04
de outubro de 2014 | N° 17942
CLÁUDIA
LAITANO
Ara
“A
Aracy, minha mulher, Ara, pertence este livro.”
Essa
talvez seja a mais célebre dedicatória da literatura brasileira, não apenas
porque antecede um dos maiores romances já escritos em nosso idioma, Grande
Sertão: Veredas, mas porque esconde/revela uma arrebatadora história de amor – intensa
e complicada como costumam ser as grandes histórias de amor.
Para
preservá-la, Guimarães Rosa achou por bem registrar, no bronze metafórico de
uma dedicatória, que o livro pertencia – para todos os fins de direito e de
afeto – ao grande amor de sua vida, salvaguardando sua obra-prima de disputas
futuras e das picuinhas de inventários e herdeiros ressentidos. Ter o nome
gravado em uma obra-prima já seria o suficiente para carregar a memória de
qualquer mortal para a posteridade, mas Aracy entraria para a história por um
motivo ainda mais grandioso.
A
vida de Aracy Moebius de Carvalho (1908 – 2011) ganha merecido destaque agora
com o documentário Esse Viver Ninguém me Tira, dirigido pelo ator Caco Ciocler
e exibido em agosto no Festival de Gramado.

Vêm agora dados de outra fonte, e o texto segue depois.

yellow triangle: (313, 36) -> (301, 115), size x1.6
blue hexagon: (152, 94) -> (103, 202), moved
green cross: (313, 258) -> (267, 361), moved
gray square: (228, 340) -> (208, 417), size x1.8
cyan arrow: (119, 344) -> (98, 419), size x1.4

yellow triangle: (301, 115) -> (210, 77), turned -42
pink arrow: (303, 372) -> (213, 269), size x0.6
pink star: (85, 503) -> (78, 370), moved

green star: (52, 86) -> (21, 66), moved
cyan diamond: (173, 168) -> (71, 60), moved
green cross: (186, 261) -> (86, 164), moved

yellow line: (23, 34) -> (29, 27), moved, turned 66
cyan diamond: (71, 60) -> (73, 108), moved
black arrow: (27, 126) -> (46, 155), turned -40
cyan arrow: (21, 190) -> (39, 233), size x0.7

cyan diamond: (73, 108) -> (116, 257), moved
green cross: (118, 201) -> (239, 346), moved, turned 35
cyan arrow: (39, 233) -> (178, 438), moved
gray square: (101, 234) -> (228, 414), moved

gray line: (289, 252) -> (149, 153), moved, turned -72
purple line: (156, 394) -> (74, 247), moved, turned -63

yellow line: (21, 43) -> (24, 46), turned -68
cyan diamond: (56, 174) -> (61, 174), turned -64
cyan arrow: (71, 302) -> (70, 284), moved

Em 2008, às vésperas de completar 100
anos, a viúva do escritor Guimarães Rosa já havia sido retratada em uma grande
reportagem da jornalista Eliane Brum para a revista Época – intitulada, não por
acaso, A Lista de Aracy, em referência ao filme A Lista de Schindler, de Steven
Spielberg, que conta uma história parecida.
Trancada
em seu mundo interior pelo Mal de Alzheimer, Aracy já não podia narrar a própria
trajetória, mas muitas pessoas que ela direta ou indiretamente salvou ajudaram
a reconstituir a história do “anjo de Hamburgo” – a modesta funcionária de um
consulado do Brasil na Alemanha que arriscou a vida e o emprego para fazer o
que era certo. A emocionante reportagem de Eliane é ilustrada por retratos de
famílias brasileiras que só vieram a se constituir porque Aracy, contrariando o
bom senso e as ordens do governo brasileiro, facilitava a concessão de vistos
para judeus que tentavam escapar da Alemanha nazista.
Vista
de longe, no tempo e na sua dimensão histórica, a coragem de Aracy pode nos
parecer excepcional, mas não são necessários nem nazistas nem guerras terríveis
nem grandes momentos históricos para que sejamos confrontados com escolhas
morais que nos definem – se não para a posteridade, pelo menos em relação ao círculo
de pessoas que somos capazes de influenciar. Esses momentos que convocam nossa
capacidade de julgamento nos aparecem quase todos os dias, e mais cedo ou mais
tarde somos confrontados com as suas consequências.
Em
Grande Sertão, Riobaldo revê suas escolhas e as “veredas” a que elas o
conduziram e conclui: “Para cada dia, e cada hora, só uma ação possível da
gente é que consegue ser a certa. Aquilo está no encoberto; mas, fora dessa
consequência, tudo o que eu fizer, o que o senhor fizer, o que o beltrano
fizer, o que todo-o-mundo fizer, ou deixar de fazer, fica sendo o falso, e é o
errado”.
Aracy
teve a chance de fazer o que era certo – e fez. Seria bom pensar nisso amanhã,
seria bom pensar nisso todos os dias.